On Wed, Aug 22, 2012 at 4:51 PM, Tyler Romeo <tylerromeo(a)gmail.com> wrote:
This is the exact kind of attitude the op-ed in the
Signpost is addressing.
When making major feature decision, such as redoing the entire templating
system, we cannot just say to editors "oh, if you want some input, go and
join our mailing list". That's just a passive-aggressive way of pushing
editors out of the conversation. How many purely editors, i.e., not
developers, are on this list actively participating in discussion?
And this isn't a technical decision, it's a requirements decision. We're
not deciding what algorithm to use, or what object design to implement,
we're deciding what features would be best for the users of Wikipedia. The
reason this extension was implemented (hopefully) was so that users could
have a better templating experience, but how can you possibly assume to
know what is best for the user without asking the users themselves?
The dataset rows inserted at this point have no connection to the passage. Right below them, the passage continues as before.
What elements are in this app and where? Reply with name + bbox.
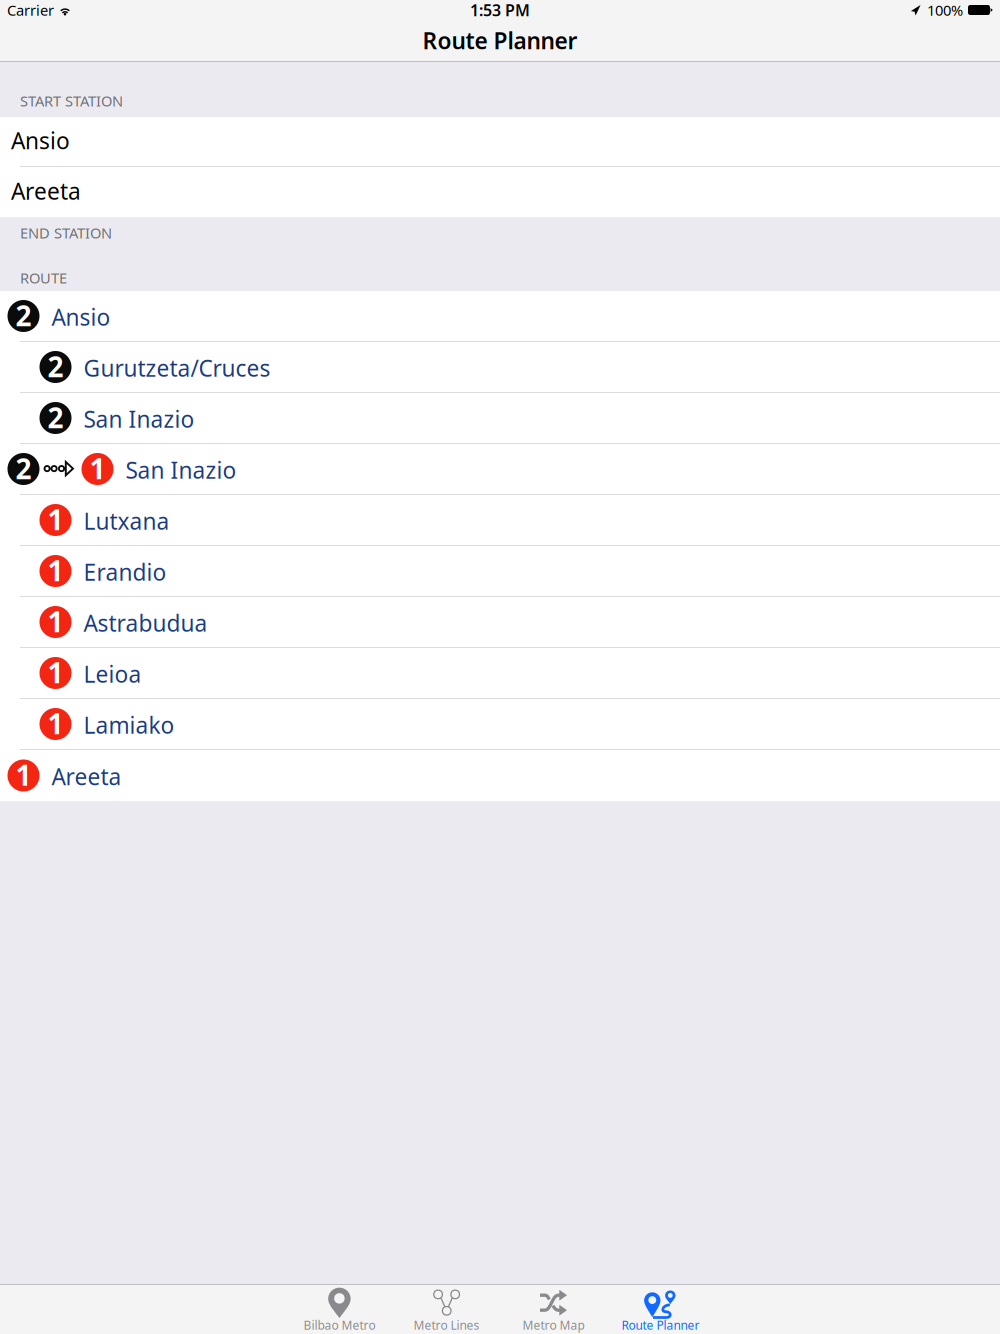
button[interactable]: 1	[0, 546, 1000, 597]
staticText: Lutxana	[84, 506, 170, 536]
staticText: 1	[48, 705, 64, 742]
staticText: 100%	[927, 0, 963, 20]
staticText: 2	[16, 450, 32, 487]
staticText: 1	[90, 450, 106, 487]
button[interactable]: Metro Lines	[393, 1285, 500, 1334]
button[interactable]: Areeta	[0, 167, 1000, 217]
staticText: 2	[16, 297, 32, 334]
button[interactable]: Bilbao Metro	[286, 1285, 393, 1334]
staticText: Route Planner	[622, 1317, 700, 1333]
button[interactable]: Metro Map	[500, 1285, 607, 1334]
staticText: Bilbao Metro	[304, 1317, 376, 1333]
staticText: Gurutzeta/Cruces	[84, 353, 270, 383]
staticText: 2	[48, 348, 64, 385]
staticText: San Inazio	[84, 404, 194, 434]
staticText: 1	[48, 654, 64, 691]
staticText: Astrabudua	[84, 608, 208, 638]
button[interactable]: 2	[0, 393, 1000, 444]
button[interactable]: Route Planner	[607, 1285, 714, 1334]
button[interactable]: 1	[0, 597, 1000, 648]
staticText: ROUTE	[20, 268, 67, 288]
button[interactable]: 2	[0, 291, 1000, 342]
staticText: Metro Map	[522, 1317, 584, 1333]
button[interactable]: 2	[0, 444, 1000, 495]
staticText: Erandio	[84, 557, 166, 587]
button[interactable]: 1	[0, 750, 1000, 801]
staticText: 1	[48, 552, 64, 589]
staticText: Leioa	[84, 659, 142, 689]
staticText: 1	[16, 756, 32, 794]
staticText: Ansio	[52, 302, 110, 332]
staticText: START STATION	[20, 91, 123, 110]
staticText: San Inazio	[126, 455, 236, 485]
staticText: Lamiako	[84, 710, 174, 740]
button[interactable]: 1	[0, 648, 1000, 699]
staticText: Metro Lines	[414, 1317, 480, 1333]
staticText: 1	[48, 603, 64, 640]
staticText: 1	[48, 501, 64, 538]
staticText: 2	[48, 399, 64, 436]
button[interactable]: 1	[0, 699, 1000, 750]
staticText: 1:53 PM	[470, 0, 530, 21]
staticText: END STATION	[20, 223, 112, 242]
button[interactable]: 1	[0, 495, 1000, 546]
staticText: Route Planner	[422, 25, 578, 56]
staticText: Areeta	[11, 176, 81, 206]
staticText: Carrier	[7, 0, 54, 20]
staticText: Areeta	[52, 761, 122, 792]
staticText: Ansio	[11, 125, 70, 156]
button[interactable]: 2	[0, 342, 1000, 393]
button[interactable]: Ansio	[0, 117, 1000, 167]
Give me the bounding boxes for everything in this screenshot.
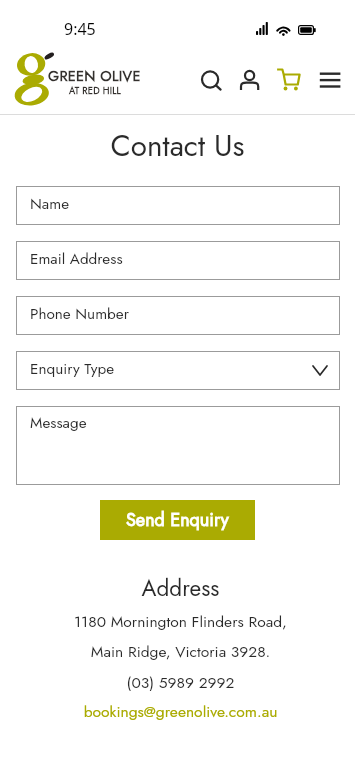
button[interactable]: Search xyxy=(198,67,223,93)
staticText: AT RED HILL xyxy=(69,84,122,98)
button[interactable]: Name xyxy=(16,186,340,225)
staticText: Contact Us xyxy=(0,124,355,167)
staticText: Main Ridge, Victoria 3928. xyxy=(3,640,355,663)
button[interactable]: Menu xyxy=(318,68,342,92)
staticText: Address xyxy=(3,572,355,605)
button[interactable]: Send Enquiry xyxy=(100,500,255,540)
button[interactable]: Email Address xyxy=(16,241,340,280)
button[interactable]: bookings@greenolive.com.au xyxy=(3,700,355,724)
staticText: Email Address xyxy=(30,248,123,270)
staticText: 1180 Mornington Flinders Road, xyxy=(3,610,355,633)
staticText: GREEN OLIVE xyxy=(48,66,141,87)
button[interactable]: Account xyxy=(238,66,262,92)
staticText: Phone Number xyxy=(30,303,129,325)
staticText: Name xyxy=(30,193,70,215)
staticText: 9:45 xyxy=(64,18,96,40)
button[interactable]: Enquiry Type xyxy=(16,351,340,390)
staticText: bookings@greenolive.com.au xyxy=(3,700,355,723)
staticText: Send Enquiry xyxy=(126,507,229,533)
button[interactable]: Message xyxy=(16,406,340,485)
staticText: (03) 5989 2992 xyxy=(3,671,355,694)
button[interactable]: Phone Number xyxy=(16,296,340,335)
staticText: Enquiry Type xyxy=(30,358,115,380)
staticText: Message xyxy=(30,412,87,434)
button[interactable]: Cart xyxy=(275,66,303,94)
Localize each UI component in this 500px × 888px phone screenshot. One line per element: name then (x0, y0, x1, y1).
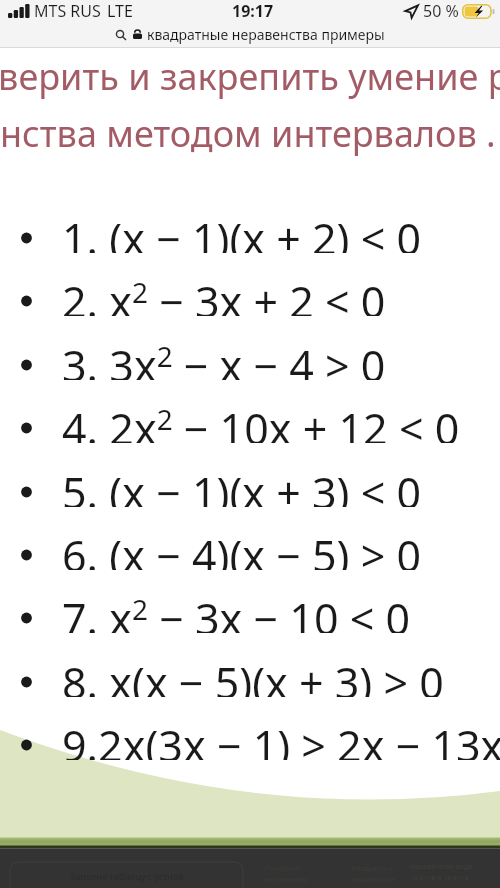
staticText: 4. 2x2 − 10x + 12 < 0 (62, 399, 460, 443)
staticText: проверить и закрепить умение ре (0, 52, 500, 101)
staticText: 50 % (423, 0, 459, 22)
staticText: 9.2x(3x − 1) > 2x − 13x (62, 716, 500, 760)
staticText: 6. (x − 4)(x − 5) > 0 (62, 526, 422, 570)
staticText: 8. x(x − 5)(x + 3) > 0 (62, 653, 444, 697)
staticText: MTS RUS (34, 0, 101, 22)
staticText: 7. x2 − 3x − 10 < 0 (62, 589, 411, 633)
staticText: 19:17 (232, 0, 274, 22)
staticText: 5. (x − 1)(x + 3) < 0 (62, 463, 422, 507)
staticText: 2. x2 − 3x + 2 < 0 (62, 272, 386, 316)
staticText: 3. 3x2 − x − 4 > 0 (62, 336, 386, 380)
staticText: нства методом интервалов . (0, 109, 496, 158)
staticText: 1. (x − 1)(x + 2) < 0 (62, 209, 422, 253)
staticText: LTE (107, 0, 133, 22)
staticText: квадратные неравенства примеры (147, 25, 385, 44)
button[interactable]: квадратные неравенства примеры (0, 22, 500, 47)
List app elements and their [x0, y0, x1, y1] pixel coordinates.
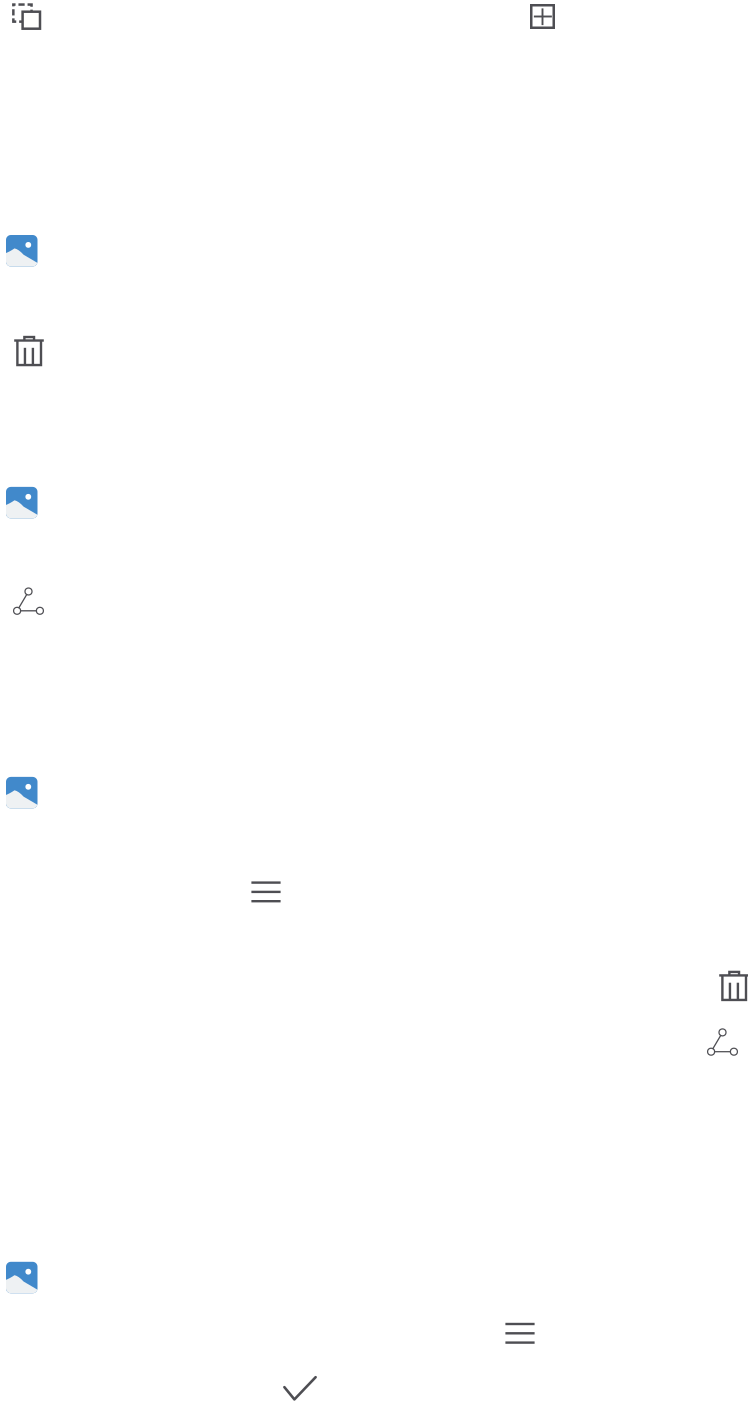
button[interactable]: Share — [13, 587, 44, 615]
button[interactable]: More — [251, 881, 281, 902]
button[interactable]: Duplicate — [0, 0, 41, 31]
button[interactable]: Delete — [14, 336, 44, 366]
button[interactable]: More — [505, 1323, 535, 1344]
button[interactable]: Confirm — [283, 1376, 317, 1401]
button[interactable]: Delete — [719, 970, 748, 1001]
button[interactable]: Share — [707, 1028, 738, 1056]
button[interactable]: New item — [530, 2, 748, 29]
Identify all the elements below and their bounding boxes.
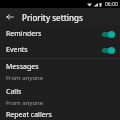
button[interactable]: Messages [0, 59, 120, 84]
button[interactable]: Back [3, 10, 17, 24]
staticText: Reminders [6, 29, 101, 39]
button[interactable]: Reminders [0, 26, 120, 42]
staticText: From anyone [6, 74, 44, 82]
button[interactable]: Toggle [101, 46, 115, 54]
staticText: Priority settings [22, 12, 83, 23]
staticText: Repeat callers [6, 110, 52, 120]
button[interactable]: Calls [0, 84, 120, 109]
staticText: Calls [6, 87, 22, 97]
button[interactable]: Toggle [101, 30, 115, 38]
staticText: Events [6, 45, 101, 55]
staticText: From anyone [6, 99, 44, 107]
button[interactable]: Repeat callers [0, 109, 120, 120]
staticText: 06:00 [105, 1, 118, 8]
button[interactable]: Events [0, 42, 120, 58]
staticText: Messages [6, 62, 39, 72]
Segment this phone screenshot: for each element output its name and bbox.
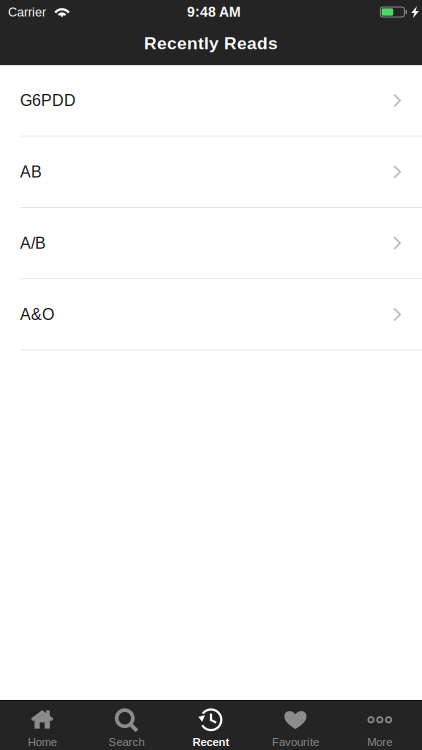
staticText: Recent (192, 736, 230, 748)
staticText: A/B (20, 234, 46, 252)
button[interactable]: Recent (169, 700, 253, 750)
staticText: G6PDD (20, 92, 76, 110)
staticText: A&O (20, 306, 54, 323)
button[interactable]: Home (0, 700, 84, 750)
button[interactable]: A/B (0, 208, 422, 279)
button[interactable]: Favourite (253, 700, 338, 750)
staticText: AB (20, 163, 42, 181)
button[interactable]: G6PDD (0, 65, 422, 137)
staticText: More (367, 736, 392, 748)
button[interactable]: AB (0, 137, 422, 208)
button[interactable]: More (338, 700, 422, 750)
staticText: Home (28, 736, 57, 748)
button[interactable]: Search (84, 700, 169, 750)
staticText: 9:48 AM (187, 4, 241, 20)
staticText: Search (109, 736, 145, 748)
staticText: Recently Reads (144, 34, 278, 53)
staticText: Favourite (272, 736, 319, 748)
staticText: Carrier (8, 5, 46, 19)
button[interactable]: A&O (0, 279, 422, 351)
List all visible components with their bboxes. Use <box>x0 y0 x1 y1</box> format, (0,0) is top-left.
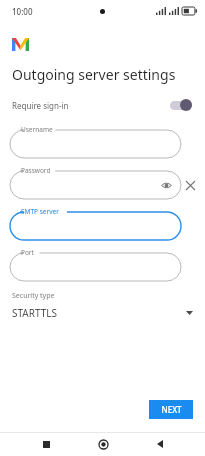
staticText: 10:00 <box>12 6 33 17</box>
staticText: NEXT <box>161 404 182 415</box>
staticText: Username <box>21 125 53 134</box>
button[interactable]: Password <box>10 165 181 199</box>
button[interactable]: Require sign-in <box>0 94 205 116</box>
staticText: SMTP server <box>21 207 59 216</box>
button[interactable]: Back <box>148 432 172 456</box>
staticText: Password <box>21 166 51 175</box>
button[interactable]: Show password <box>159 178 173 192</box>
staticText: Security type <box>12 291 55 301</box>
staticText: Port <box>21 248 34 257</box>
staticText: Require sign-in <box>12 100 69 111</box>
button[interactable]: Clear <box>181 176 199 194</box>
button[interactable]: SMTP server <box>10 206 181 240</box>
button[interactable]: Recents <box>34 432 58 456</box>
staticText: Outgoing server settings <box>12 65 176 84</box>
button[interactable]: Security type <box>0 291 205 320</box>
button[interactable]: Port <box>10 247 181 281</box>
button[interactable]: Username <box>10 124 181 158</box>
staticText: STARTTLS <box>12 306 58 320</box>
button[interactable]: Home <box>91 432 115 456</box>
button[interactable]: NEXT <box>149 400 193 419</box>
And no,
we cannot be expected to consult every language wiki, but on the other hand
we cannot completely ignore the community and suddenly launch this new
extension on them as if they'd known about it for years.
*--*
*Tyler Romeo*
Stevens Institute of Technology, Class of 2015
Major in Computer Science
www.whizkidztech.com | tylerromeo(a)gmail.com
I think its a little late for this. I'm pretty sure there was
discussions with (template editor) users about lua years ago.
The whole lua thing has literally been in discussion in some form or
another for probably at least 5 years.
From what I understand lua was not chosen just randomly
by throwing a
bunch of languages in a hat,
there were many requirements, such as sandbox-ability, performance
concerns, and ease of implementing
resource limits, etc. If I recall lua came out the clear winner.